Juros em queda? Nem tanto! Mas a hora é de renegociar!

 

Produzido originalmente para o jornal Tribuna de Minas.

 

O Comitê de Política Monetária (Copom) aprovou em sua última reunião o quinto corte consecutivo no ano para a taxa Selic, a taxa básica de juros da economia brasileira. Desta vez, houve uma redução de somente 0,25 ponto percentual, gerando um novo menor patamar histórico de apenas 2% ao ano. As justificativas para tamanho estímulo monetário estão altamente relacionadas com a profundidade da atual retração econômica em nível mundial e seus efeitos internos, tais como a trajetória da inflação abaixo da meta estipulada pelo Banco Central (BC) e as incertezas sobre a velocidade com a qual a economia brasileira será capaz de se recuperar.

 

Esse cenário acaba sendo uma novidade para o país, ainda acostumado às altas taxas de juros praticadas no mercado de crédito. Muitos brasileiros acabam por ter dificuldade em visualizar o custo de aquisição de tais quantias, que podem atingir mais de 50% do valor concedido pelo banco após o final do pagamento. A análise de custo, quando feita incorretamente, pode gerar ou agravar a inadimplência, que chegou a atingir a marca de 10,3 milhões de brasileiros em 2019, o que corresponde a 12,1% dos tomadores de crédito do Sistema Financeiro Nacional, segundo o BC.

 

Os dados ainda mostram que mesmo antes da atual crise já havia um elevado número de tomadores de crédito que se encontravam com um alto comprometimento financeiro, com 9,8 milhões de pessoas destinando mais de 50% dos seus rendimentos para o pagamento de suas dívidas.

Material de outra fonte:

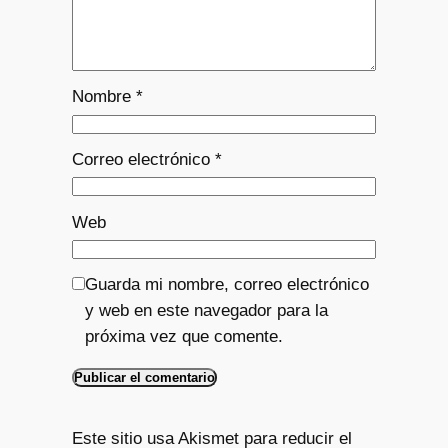
Nombre
*
Correo electrónico
*
Web
Guarda mi nombre, correo electrónico
y web en este navegador para la
próxima vez que comente.
Este sitio usa Akismet para reducir el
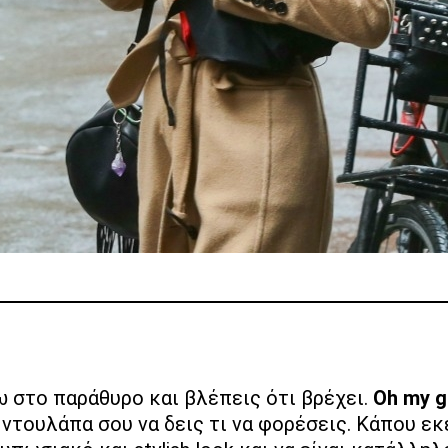
ξω στο παράθυρο και βλέπεις ότι βρέχει.
Oh my 
ντουλάπα σου να δεις τι να φορέσεις. Κάπου εκ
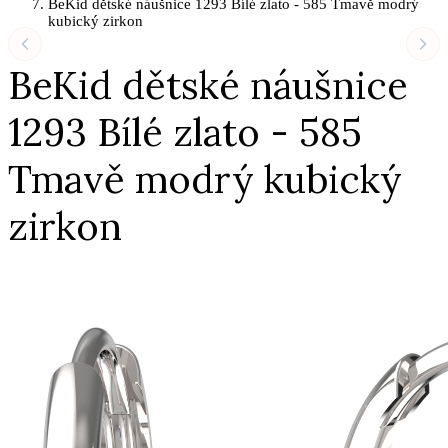
BeKid dětské náušnice 1293 Bílé zlato - 585 Tmavě modrý
kubický zirkon
BeKid dětské náušnice
1293 Bílé zlato - 585
Tmavě modrý kubický
zirkon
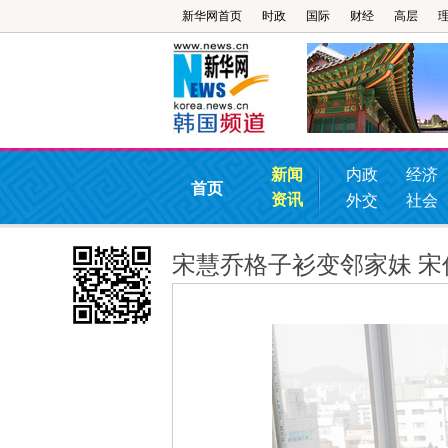
新华网首页
时政
国际
财经
高层
新闻
内政
经济
首页
资讯
外交
社会
宋慧乔格子衫变邻家妹 宋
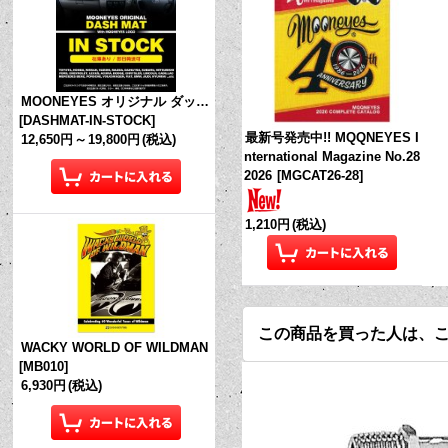
MOONEYES オリジナル ダッシュマット (in Stock!)
[
DASHMAT-IN-STOCK
]
最新号発売中!! MQQNEYES I
12,650円
～
19,800円
(税込)
nternational Magazine No.28
2026
[
MGCAT26-28
]
1,210円
(税込)
この商品を買った人は、
WACKY WORLD OF WILDMAN
[
MB010
]
6,930円
(税込)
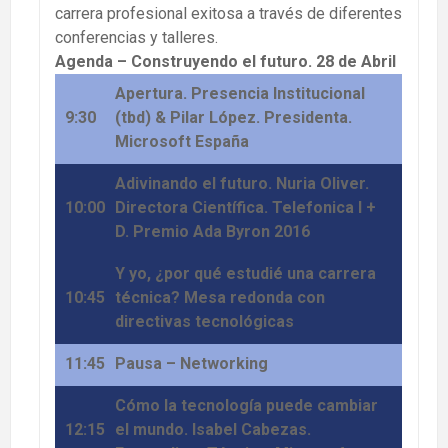
carrera profesional exitosa a través de diferentes
conferencias y talleres.
Agenda – Construyendo el futuro. 28 de Abril
Apertura. Presencia Institucional
9:30
(tbd) & Pilar López. Presidenta.
Microsoft España
Adivinando el futuro. Nuria Oliver.
10:00
Directora Científica. Telefonica I +
D. Premio Ada Byron 2016
Y yo, ¿por qué estudié una carrera
10:45
técnica? Mesa redonda con
directivas tecnológicas
11:45
Pausa – Networking
Cómo la tecnología puede cambiar
12:15
el mundo. Isabel Cabezas.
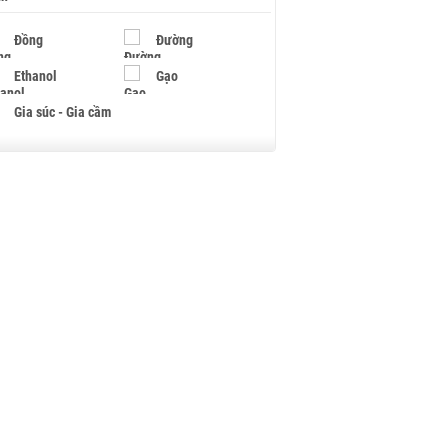
Đồng
Đường
Ethanol
Gạo
Gia súc - Gia cầm
Giấy
Gỗ
Hạt điều
Hồ tiêu - Hạt tiêu
Khí đốt
Kim loại khác
Mắc ca
Muối
Ngũ cốc
Nhựa - Hạt nhựa
Palladium
Phân bón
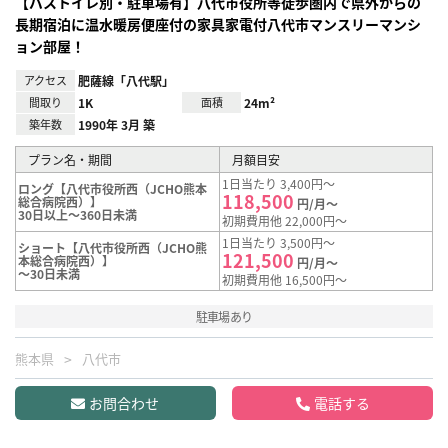
【バストイレ別・駐車場有】八代市役所等徒歩圏内で県外からの
長期宿泊に温水暖房便座付の家具家電付八代市マンスリーマンシ
ョン部屋！
アクセス
肥薩線「八代駅」
間取り
1K
面積
24m²
築年数
1990年 3月 築
プラン名・期間
月額目安
1日当たり 3,400円～
ロング【八代市役所西（JCHO熊本
118,500
総合病院西）】
円/月～
30日以上～360日未満
初期費用他 22,000円～
1日当たり 3,500円～
ショート【八代市役所西（JCHO熊
121,500
本総合病院西）】
円/月～
～30日未満
初期費用他 16,500円～
駐車場あり
熊本県
八代市
お問合わせ
電話する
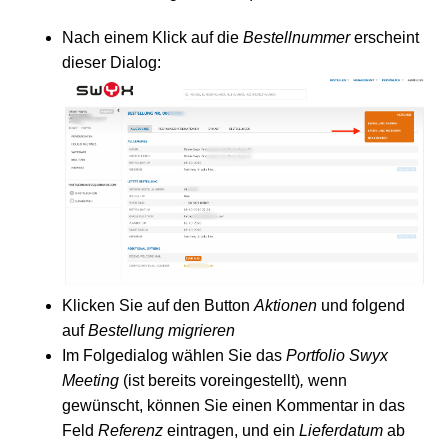
Nach einem Klick auf die
Bestellnummer
erscheint
dieser Dialog:
Klicken Sie auf den Button
Aktionen
und folgend
auf
Bestellung migrieren
Im Folgedialog wählen Sie das
Portfolio
Swyx
Meeting
(ist bereits voreingestellt)
,
wenn
gewünscht, können Sie einen Kommentar in das
Feld
Referenz
eintragen, und ein
Lieferdatum
ab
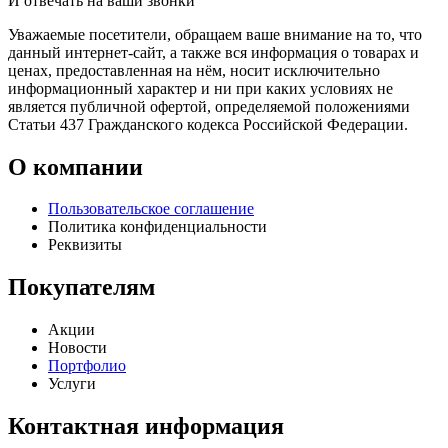
И отвечать на ваши звонки
Уважаемые посетители, обращаем ваше внимание на то, что
данный интернет-сайт, а также вся информация о товарах и
ценах, предоставленная на нём, носит исключительно
информационный характер и ни при каких условиях не
является публичной офертой, определяемой положениями
Статьи 437 Гражданского кодекса Российской Федерации.
О компании
Пользовательское соглашение
Политика конфиденциальности
Реквизиты
Покупателям
Акции
Новости
Портфолио
Услуги
Контактная информация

Com os impactos causados pela Covid-19 na economia e a consequente diminuição do rendimento médio da população, é esperado que tanto a porcentagem do comprometimento financeiro quanto o número de inadimplentes seja ainda maior.

 

Apesar do recente ciclo de cortes da Selic, é possível verificar que os bancos não estão reduzindo suas taxas de juros na mesma proporção devido às suas análises de risco para a inadimplência esperada. Mesmo quando a Selic já se encontrava a 2,25% ao ano, segundo dados do BC referentes a julho de 2020, a taxa média para aquisição de veículos atingiu 21,53% a.a.; a do cheque especial atingiu 103,96% a.a. e a do crédito pessoal não consignado a 187,04% a.a.

 

Durante o fim do último ciclo de altas da taxa Selic, que chegou a 14,25% a.a. em 2016, os valores dos juros médios cobrados pelos bancos eram superiores aos atuais, atingindo 30,07%, 202,71% e 187,25% a.a., respectivamente. Como se vê, enquanto a Selic é cerca de 1/7 da anterior, os demais juros estão longe de terem caído na mesma proporção.

 

A redução dos juros praticados pelos bancos foi muito menos expressiva se comparada ao grande ciclo de cortes da taxa Selic. No entanto, as taxas de juros mais baixas são uma boa oportunidade para a renegociação de dívidas, o que é capaz de auxiliar as famílias a terem uma maior porcentagem de renda disponível neste momento de escassez. Tal rearranjo também é capaz de reduzir o possível aumento da taxa de inadimplência de 2020 em relação ao ano anterior, por conta da redução da renda média mensal do trabalhador brasileiro nos conturbados tempos de pandemia. É uma atitude ganha-ganha renegociar.